#### SUPPLIED DATA

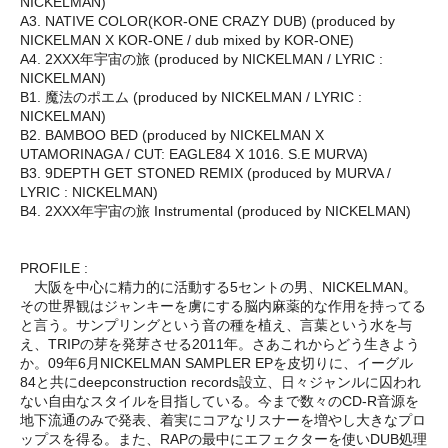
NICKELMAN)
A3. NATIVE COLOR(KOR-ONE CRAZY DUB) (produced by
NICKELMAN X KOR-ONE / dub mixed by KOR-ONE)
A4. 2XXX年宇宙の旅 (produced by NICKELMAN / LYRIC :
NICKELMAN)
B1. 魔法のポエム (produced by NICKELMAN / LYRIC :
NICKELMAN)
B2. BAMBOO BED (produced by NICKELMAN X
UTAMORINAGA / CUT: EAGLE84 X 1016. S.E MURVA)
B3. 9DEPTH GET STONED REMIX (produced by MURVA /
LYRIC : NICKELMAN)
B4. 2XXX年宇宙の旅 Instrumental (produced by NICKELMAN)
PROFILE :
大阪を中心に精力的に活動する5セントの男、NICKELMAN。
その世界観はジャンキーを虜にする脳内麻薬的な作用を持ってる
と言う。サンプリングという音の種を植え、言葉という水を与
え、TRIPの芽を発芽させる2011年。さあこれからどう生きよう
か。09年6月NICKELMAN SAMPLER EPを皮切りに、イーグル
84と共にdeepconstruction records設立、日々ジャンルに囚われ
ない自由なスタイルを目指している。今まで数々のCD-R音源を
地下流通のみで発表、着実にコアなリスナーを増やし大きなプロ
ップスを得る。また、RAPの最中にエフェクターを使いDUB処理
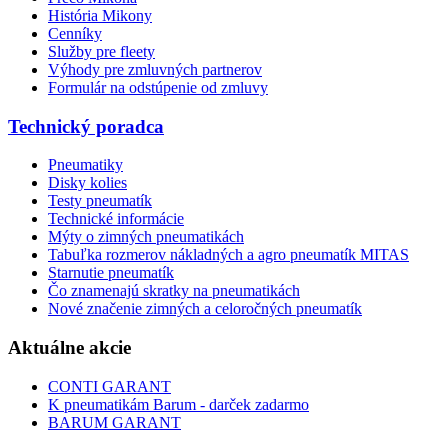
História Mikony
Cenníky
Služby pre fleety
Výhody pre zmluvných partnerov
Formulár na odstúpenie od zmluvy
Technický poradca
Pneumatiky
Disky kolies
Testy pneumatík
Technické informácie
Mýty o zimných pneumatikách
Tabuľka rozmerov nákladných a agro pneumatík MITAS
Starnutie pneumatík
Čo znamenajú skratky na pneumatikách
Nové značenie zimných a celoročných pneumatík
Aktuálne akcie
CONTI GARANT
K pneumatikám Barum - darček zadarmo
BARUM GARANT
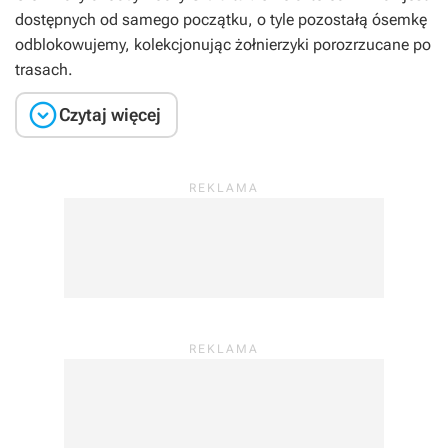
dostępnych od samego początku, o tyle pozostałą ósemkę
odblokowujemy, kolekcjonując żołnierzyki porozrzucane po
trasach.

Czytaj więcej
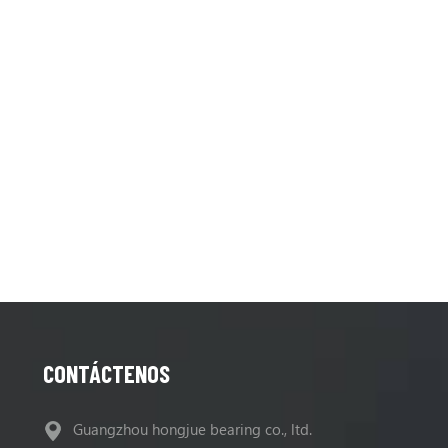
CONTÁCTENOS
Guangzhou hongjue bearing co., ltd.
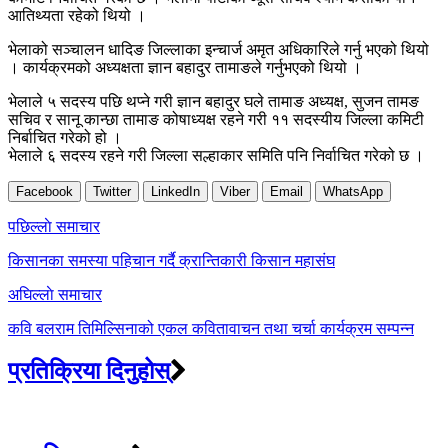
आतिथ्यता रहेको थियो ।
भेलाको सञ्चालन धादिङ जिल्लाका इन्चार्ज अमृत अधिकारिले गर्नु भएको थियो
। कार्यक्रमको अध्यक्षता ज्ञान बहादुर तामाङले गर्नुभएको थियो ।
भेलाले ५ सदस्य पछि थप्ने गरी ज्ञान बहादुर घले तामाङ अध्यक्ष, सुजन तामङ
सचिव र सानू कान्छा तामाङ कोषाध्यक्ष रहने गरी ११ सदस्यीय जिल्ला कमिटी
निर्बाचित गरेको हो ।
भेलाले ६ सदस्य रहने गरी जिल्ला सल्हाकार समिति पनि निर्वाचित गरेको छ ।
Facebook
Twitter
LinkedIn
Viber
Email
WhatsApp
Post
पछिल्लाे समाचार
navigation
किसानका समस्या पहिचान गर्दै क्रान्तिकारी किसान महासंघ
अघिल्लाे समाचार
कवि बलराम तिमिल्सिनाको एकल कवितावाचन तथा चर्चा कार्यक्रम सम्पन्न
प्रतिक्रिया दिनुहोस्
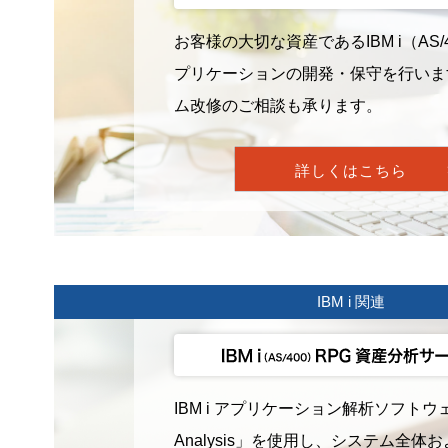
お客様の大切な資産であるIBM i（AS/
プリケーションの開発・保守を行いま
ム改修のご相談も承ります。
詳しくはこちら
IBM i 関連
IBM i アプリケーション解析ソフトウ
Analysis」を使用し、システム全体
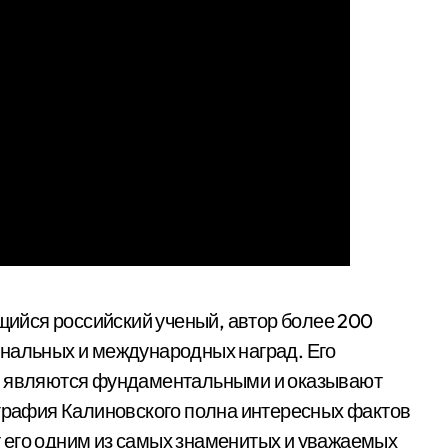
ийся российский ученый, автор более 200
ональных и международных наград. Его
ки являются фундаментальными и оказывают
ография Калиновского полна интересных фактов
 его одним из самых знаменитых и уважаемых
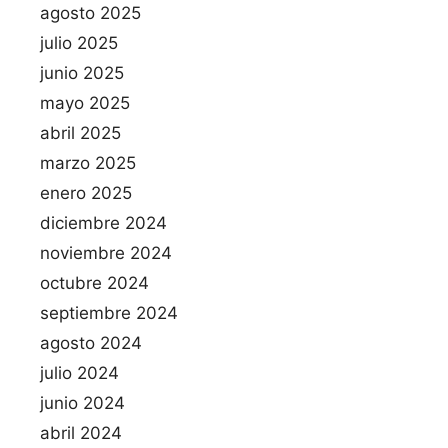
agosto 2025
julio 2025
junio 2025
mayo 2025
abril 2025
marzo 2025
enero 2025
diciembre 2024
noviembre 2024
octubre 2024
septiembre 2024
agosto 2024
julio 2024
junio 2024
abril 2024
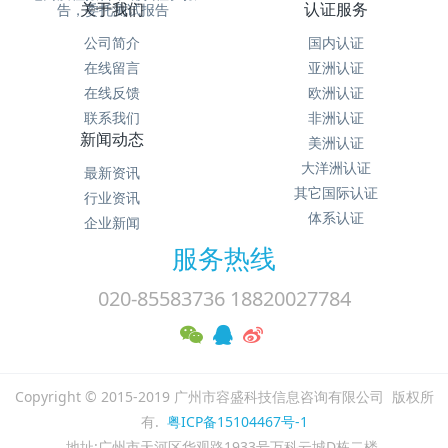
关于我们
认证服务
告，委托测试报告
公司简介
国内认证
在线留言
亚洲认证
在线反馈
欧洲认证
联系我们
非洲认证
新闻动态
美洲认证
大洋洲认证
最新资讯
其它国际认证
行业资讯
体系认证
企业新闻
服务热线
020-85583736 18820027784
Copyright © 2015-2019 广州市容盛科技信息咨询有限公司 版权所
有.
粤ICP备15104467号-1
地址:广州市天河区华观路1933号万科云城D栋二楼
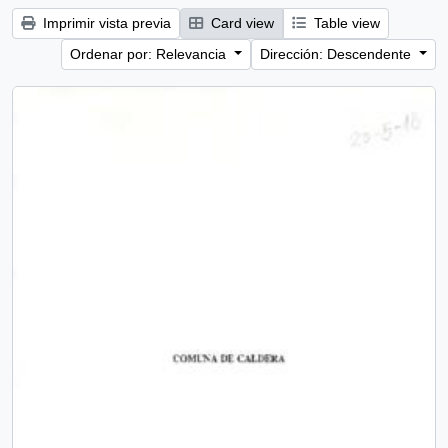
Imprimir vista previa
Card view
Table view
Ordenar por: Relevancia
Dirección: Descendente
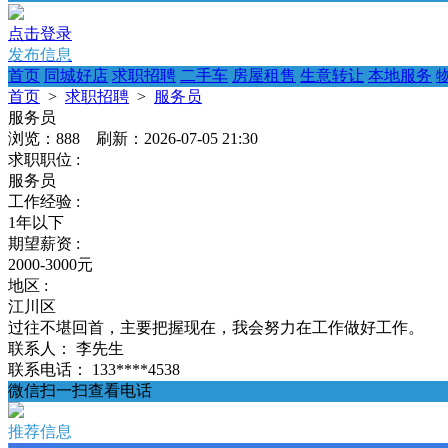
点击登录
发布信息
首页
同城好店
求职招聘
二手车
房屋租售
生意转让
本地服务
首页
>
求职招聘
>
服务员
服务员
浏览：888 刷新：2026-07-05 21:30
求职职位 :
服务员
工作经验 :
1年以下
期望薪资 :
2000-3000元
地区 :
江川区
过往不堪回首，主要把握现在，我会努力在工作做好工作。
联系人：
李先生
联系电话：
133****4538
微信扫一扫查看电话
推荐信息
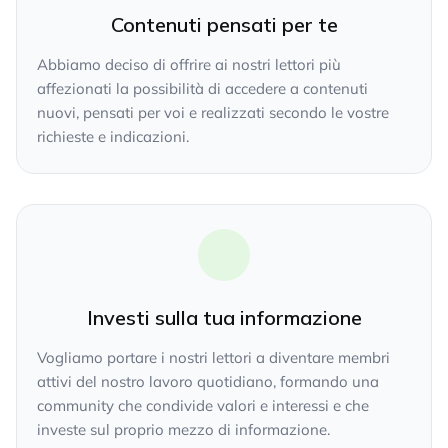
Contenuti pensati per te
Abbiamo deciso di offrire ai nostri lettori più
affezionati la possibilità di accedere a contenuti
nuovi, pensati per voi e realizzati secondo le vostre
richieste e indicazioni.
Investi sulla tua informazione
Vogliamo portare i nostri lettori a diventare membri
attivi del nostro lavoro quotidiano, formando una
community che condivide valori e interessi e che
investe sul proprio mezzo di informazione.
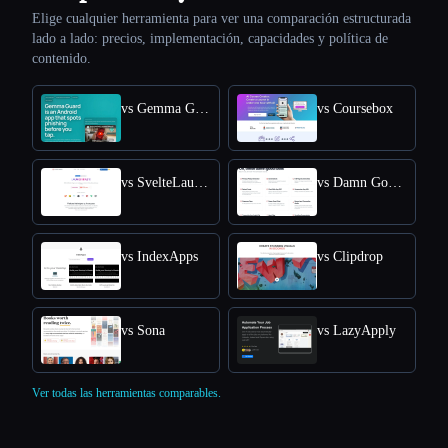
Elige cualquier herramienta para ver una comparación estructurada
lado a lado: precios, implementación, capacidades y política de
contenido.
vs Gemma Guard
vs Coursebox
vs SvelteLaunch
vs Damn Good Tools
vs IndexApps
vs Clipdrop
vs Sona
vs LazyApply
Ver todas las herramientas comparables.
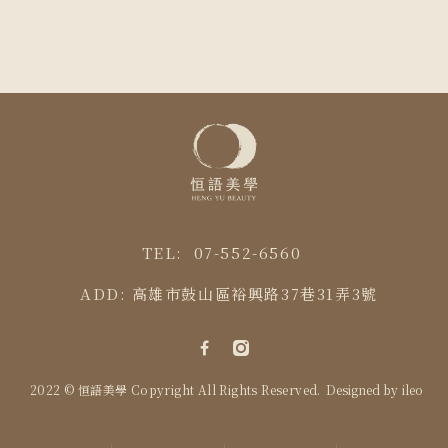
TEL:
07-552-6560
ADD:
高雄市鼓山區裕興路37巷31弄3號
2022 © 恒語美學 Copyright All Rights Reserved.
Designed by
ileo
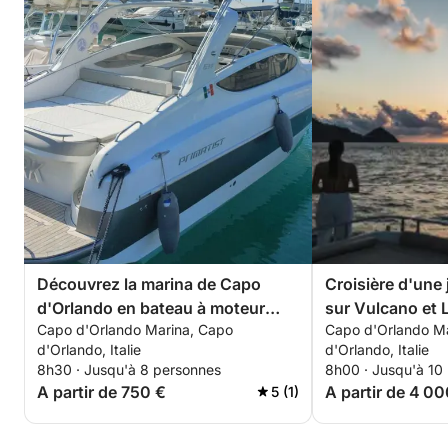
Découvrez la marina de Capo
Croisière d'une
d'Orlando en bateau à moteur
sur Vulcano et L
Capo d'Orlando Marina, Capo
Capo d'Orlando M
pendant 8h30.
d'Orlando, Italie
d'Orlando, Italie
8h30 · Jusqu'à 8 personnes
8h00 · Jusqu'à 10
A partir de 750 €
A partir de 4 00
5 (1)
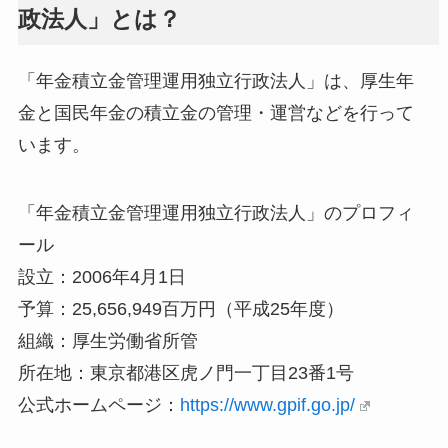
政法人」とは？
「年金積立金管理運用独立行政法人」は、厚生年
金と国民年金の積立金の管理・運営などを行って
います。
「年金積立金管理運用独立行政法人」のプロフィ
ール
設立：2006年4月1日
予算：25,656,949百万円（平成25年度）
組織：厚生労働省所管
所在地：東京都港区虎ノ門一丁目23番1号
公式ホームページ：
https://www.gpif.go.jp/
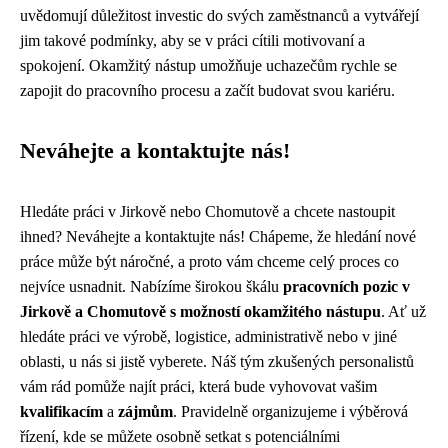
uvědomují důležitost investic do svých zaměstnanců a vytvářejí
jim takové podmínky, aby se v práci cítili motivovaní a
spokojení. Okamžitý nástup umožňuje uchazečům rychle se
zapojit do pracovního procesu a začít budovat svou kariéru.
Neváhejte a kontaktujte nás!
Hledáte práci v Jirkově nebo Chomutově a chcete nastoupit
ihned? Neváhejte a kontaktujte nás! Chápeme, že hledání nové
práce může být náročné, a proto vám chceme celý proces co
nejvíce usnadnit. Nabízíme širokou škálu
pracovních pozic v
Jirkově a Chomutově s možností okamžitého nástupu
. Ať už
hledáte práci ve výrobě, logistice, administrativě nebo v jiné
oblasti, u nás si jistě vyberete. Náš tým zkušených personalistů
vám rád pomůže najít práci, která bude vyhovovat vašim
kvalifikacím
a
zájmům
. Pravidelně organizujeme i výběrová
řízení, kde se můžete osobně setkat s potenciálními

########

Working through the records, copy each line in which the word "informazione" appears.

Investi sulla tua informazione
investe sul proprio mezzo di informazione.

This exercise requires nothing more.